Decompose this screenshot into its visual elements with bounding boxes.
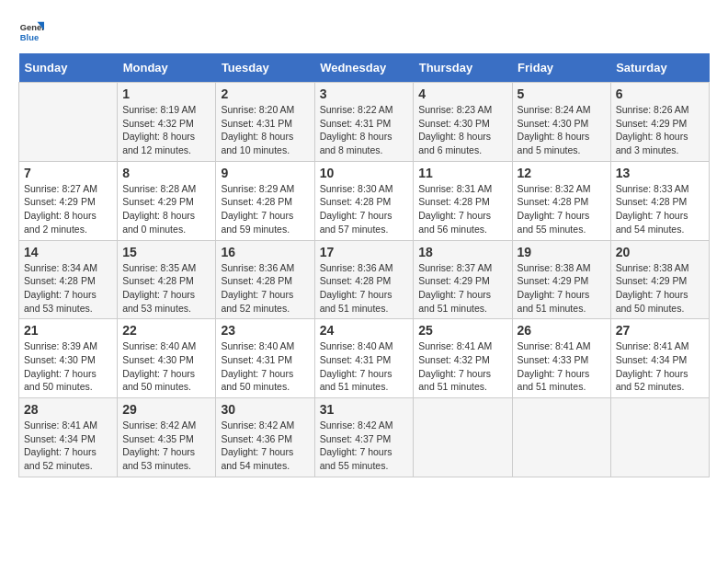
day-info: Sunrise: 8:38 AMSunset: 4:29 PMDaylight:… bbox=[518, 261, 606, 316]
day-number: 15 bbox=[122, 245, 210, 259]
day-info: Sunrise: 8:40 AMSunset: 4:31 PMDaylight:… bbox=[221, 339, 309, 394]
day-info: Sunrise: 8:19 AMSunset: 4:32 PMDaylight:… bbox=[122, 103, 210, 157]
day-number: 18 bbox=[418, 245, 506, 259]
day-cell: 14Sunrise: 8:34 AMSunset: 4:28 PMDayligh… bbox=[19, 240, 118, 319]
day-info: Sunrise: 8:41 AMSunset: 4:34 PMDaylight:… bbox=[616, 339, 704, 394]
day-cell: 16Sunrise: 8:36 AMSunset: 4:28 PMDayligh… bbox=[216, 240, 314, 319]
header-sunday: Sunday bbox=[19, 53, 118, 83]
week-row-2: 7Sunrise: 8:27 AMSunset: 4:29 PMDaylight… bbox=[19, 161, 710, 240]
day-cell: 8Sunrise: 8:28 AMSunset: 4:29 PMDaylight… bbox=[118, 161, 216, 240]
day-cell: 25Sunrise: 8:41 AMSunset: 4:32 PMDayligh… bbox=[414, 319, 512, 398]
day-info: Sunrise: 8:35 AMSunset: 4:28 PMDaylight:… bbox=[122, 261, 210, 316]
day-number: 6 bbox=[616, 86, 704, 101]
day-info: Sunrise: 8:36 AMSunset: 4:28 PMDaylight:… bbox=[221, 261, 309, 316]
day-number: 10 bbox=[320, 166, 409, 180]
day-number: 20 bbox=[616, 245, 704, 259]
day-cell: 26Sunrise: 8:41 AMSunset: 4:33 PMDayligh… bbox=[512, 319, 610, 398]
calendar-table: SundayMondayTuesdayWednesdayThursdayFrid… bbox=[18, 53, 710, 477]
header-saturday: Saturday bbox=[610, 53, 709, 83]
day-number: 23 bbox=[221, 323, 309, 338]
day-cell: 27Sunrise: 8:41 AMSunset: 4:34 PMDayligh… bbox=[610, 319, 709, 398]
day-number: 26 bbox=[518, 323, 606, 338]
day-info: Sunrise: 8:33 AMSunset: 4:28 PMDaylight:… bbox=[616, 182, 704, 236]
day-info: Sunrise: 8:39 AMSunset: 4:30 PMDaylight:… bbox=[24, 339, 112, 394]
day-cell: 10Sunrise: 8:30 AMSunset: 4:28 PMDayligh… bbox=[314, 161, 414, 240]
header-wednesday: Wednesday bbox=[314, 53, 414, 83]
day-cell: 23Sunrise: 8:40 AMSunset: 4:31 PMDayligh… bbox=[216, 319, 314, 398]
day-cell: 22Sunrise: 8:40 AMSunset: 4:30 PMDayligh… bbox=[118, 319, 216, 398]
day-cell: 30Sunrise: 8:42 AMSunset: 4:36 PMDayligh… bbox=[216, 398, 314, 477]
day-info: Sunrise: 8:29 AMSunset: 4:28 PMDaylight:… bbox=[221, 182, 309, 236]
week-row-4: 21Sunrise: 8:39 AMSunset: 4:30 PMDayligh… bbox=[19, 319, 710, 398]
day-cell: 29Sunrise: 8:42 AMSunset: 4:35 PMDayligh… bbox=[118, 398, 216, 477]
day-cell: 19Sunrise: 8:38 AMSunset: 4:29 PMDayligh… bbox=[512, 240, 610, 319]
day-cell: 17Sunrise: 8:36 AMSunset: 4:28 PMDayligh… bbox=[314, 240, 414, 319]
svg-text:Blue: Blue bbox=[20, 33, 39, 42]
day-info: Sunrise: 8:42 AMSunset: 4:37 PMDaylight:… bbox=[320, 419, 409, 473]
day-number: 5 bbox=[518, 86, 606, 101]
day-info: Sunrise: 8:41 AMSunset: 4:34 PMDaylight:… bbox=[24, 419, 112, 473]
day-number: 22 bbox=[122, 323, 210, 338]
day-number: 24 bbox=[320, 323, 409, 338]
day-cell: 9Sunrise: 8:29 AMSunset: 4:28 PMDaylight… bbox=[216, 161, 314, 240]
day-number: 16 bbox=[221, 245, 309, 259]
day-info: Sunrise: 8:36 AMSunset: 4:28 PMDaylight:… bbox=[320, 261, 409, 316]
day-cell: 18Sunrise: 8:37 AMSunset: 4:29 PMDayligh… bbox=[414, 240, 512, 319]
day-info: Sunrise: 8:22 AMSunset: 4:31 PMDaylight:… bbox=[320, 103, 409, 157]
day-cell: 12Sunrise: 8:32 AMSunset: 4:28 PMDayligh… bbox=[512, 161, 610, 240]
day-number: 4 bbox=[418, 86, 506, 101]
day-number: 3 bbox=[320, 86, 409, 101]
day-number: 21 bbox=[24, 323, 112, 338]
day-info: Sunrise: 8:41 AMSunset: 4:33 PMDaylight:… bbox=[518, 339, 606, 394]
day-number: 13 bbox=[616, 166, 704, 180]
header-monday: Monday bbox=[118, 53, 216, 83]
day-cell: 11Sunrise: 8:31 AMSunset: 4:28 PMDayligh… bbox=[414, 161, 512, 240]
day-info: Sunrise: 8:23 AMSunset: 4:30 PMDaylight:… bbox=[418, 103, 506, 157]
day-info: Sunrise: 8:20 AMSunset: 4:31 PMDaylight:… bbox=[221, 103, 309, 157]
header-tuesday: Tuesday bbox=[216, 53, 314, 83]
day-number: 25 bbox=[418, 323, 506, 338]
day-number: 14 bbox=[24, 245, 112, 259]
day-cell: 13Sunrise: 8:33 AMSunset: 4:28 PMDayligh… bbox=[610, 161, 709, 240]
day-cell: 24Sunrise: 8:40 AMSunset: 4:31 PMDayligh… bbox=[314, 319, 414, 398]
day-number: 9 bbox=[221, 166, 309, 180]
day-info: Sunrise: 8:41 AMSunset: 4:32 PMDaylight:… bbox=[418, 339, 506, 394]
day-cell bbox=[19, 83, 118, 162]
day-number: 29 bbox=[122, 402, 210, 417]
day-cell: 28Sunrise: 8:41 AMSunset: 4:34 PMDayligh… bbox=[19, 398, 118, 477]
day-info: Sunrise: 8:38 AMSunset: 4:29 PMDaylight:… bbox=[616, 261, 704, 316]
day-info: Sunrise: 8:34 AMSunset: 4:28 PMDaylight:… bbox=[24, 261, 112, 316]
day-cell: 7Sunrise: 8:27 AMSunset: 4:29 PMDaylight… bbox=[19, 161, 118, 240]
header-friday: Friday bbox=[512, 53, 610, 83]
day-info: Sunrise: 8:42 AMSunset: 4:35 PMDaylight:… bbox=[122, 419, 210, 473]
day-number: 31 bbox=[320, 402, 409, 417]
day-info: Sunrise: 8:42 AMSunset: 4:36 PMDaylight:… bbox=[221, 419, 309, 473]
day-number: 30 bbox=[221, 402, 309, 417]
day-cell bbox=[414, 398, 512, 477]
day-info: Sunrise: 8:37 AMSunset: 4:29 PMDaylight:… bbox=[418, 261, 506, 316]
day-number: 11 bbox=[418, 166, 506, 180]
day-cell: 5Sunrise: 8:24 AMSunset: 4:30 PMDaylight… bbox=[512, 83, 610, 162]
day-number: 27 bbox=[616, 323, 704, 338]
day-cell: 20Sunrise: 8:38 AMSunset: 4:29 PMDayligh… bbox=[610, 240, 709, 319]
day-cell bbox=[610, 398, 709, 477]
day-cell: 3Sunrise: 8:22 AMSunset: 4:31 PMDaylight… bbox=[314, 83, 414, 162]
day-cell: 21Sunrise: 8:39 AMSunset: 4:30 PMDayligh… bbox=[19, 319, 118, 398]
day-number: 7 bbox=[24, 166, 112, 180]
header-thursday: Thursday bbox=[414, 53, 512, 83]
day-number: 2 bbox=[221, 86, 309, 101]
day-cell: 1Sunrise: 8:19 AMSunset: 4:32 PMDaylight… bbox=[118, 83, 216, 162]
day-info: Sunrise: 8:30 AMSunset: 4:28 PMDaylight:… bbox=[320, 182, 409, 236]
day-cell: 6Sunrise: 8:26 AMSunset: 4:29 PMDaylight… bbox=[610, 83, 709, 162]
day-number: 1 bbox=[122, 86, 210, 101]
day-cell: 2Sunrise: 8:20 AMSunset: 4:31 PMDaylight… bbox=[216, 83, 314, 162]
week-row-1: 1Sunrise: 8:19 AMSunset: 4:32 PMDaylight… bbox=[19, 83, 710, 162]
day-cell: 31Sunrise: 8:42 AMSunset: 4:37 PMDayligh… bbox=[314, 398, 414, 477]
day-number: 12 bbox=[518, 166, 606, 180]
page-header: General Blue bbox=[18, 18, 710, 44]
week-row-5: 28Sunrise: 8:41 AMSunset: 4:34 PMDayligh… bbox=[19, 398, 710, 477]
day-number: 8 bbox=[122, 166, 210, 180]
header-row: SundayMondayTuesdayWednesdayThursdayFrid… bbox=[19, 53, 710, 83]
day-cell bbox=[512, 398, 610, 477]
day-info: Sunrise: 8:40 AMSunset: 4:30 PMDaylight:… bbox=[122, 339, 210, 394]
_ _ _ _
** Description of the task **
Using the material above, report each line where "week" occurs.

** Output for this task **
week-row-2: 7Sunrise: 8:27 AMSunset: 4:29 PMDaylight… bbox=[19, 161, 710, 240]
week-row-4: 21Sunrise: 8:39 AMSunset: 4:30 PMDayligh… bbox=[19, 319, 710, 398]
week-row-1: 1Sunrise: 8:19 AMSunset: 4:32 PMDaylight… bbox=[19, 83, 710, 162]
week-row-5: 28Sunrise: 8:41 AMSunset: 4:34 PMDayligh… bbox=[19, 398, 710, 477]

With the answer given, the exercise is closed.